What to work on: Beginning with the line below that contains "di ricambio per" and ending with the line that contains "GAMBO DX mm.7", copy every line exactly. Copy nothing else.

Records supplied:
====

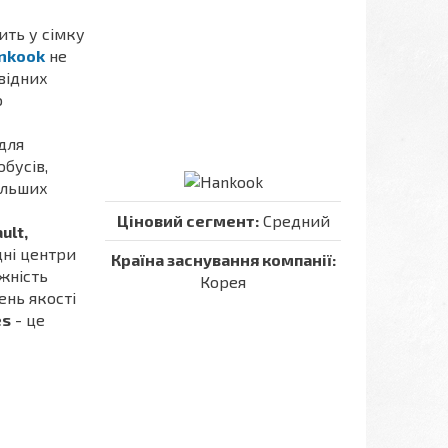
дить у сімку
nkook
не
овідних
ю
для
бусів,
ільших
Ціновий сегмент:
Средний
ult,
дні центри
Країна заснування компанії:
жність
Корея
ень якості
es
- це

====

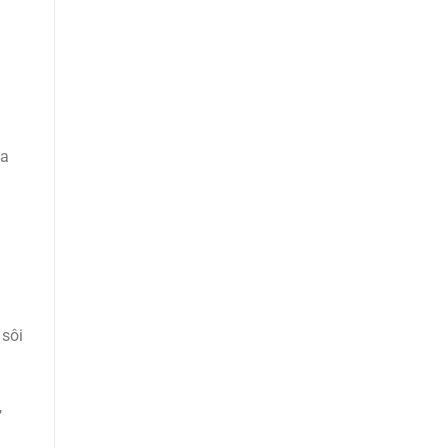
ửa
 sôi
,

====

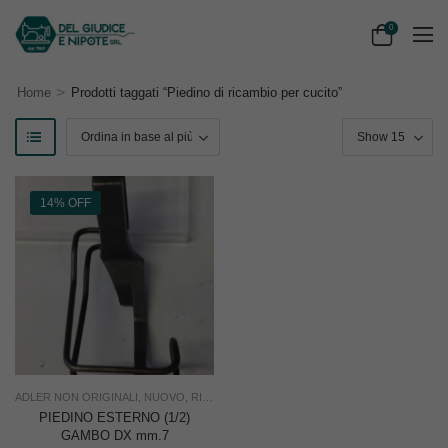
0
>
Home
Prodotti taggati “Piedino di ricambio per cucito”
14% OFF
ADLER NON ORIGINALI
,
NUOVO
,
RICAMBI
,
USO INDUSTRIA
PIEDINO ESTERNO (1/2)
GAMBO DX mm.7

====

Task result:
Prodotti taggati “Piedino di ricambio per cucito”
14% OFF
ADLER NON ORIGINALI
,
NUOVO
,
RICAMBI
,
USO INDUSTRIA
PIEDINO ESTERNO (1/2)
GAMBO DX mm.7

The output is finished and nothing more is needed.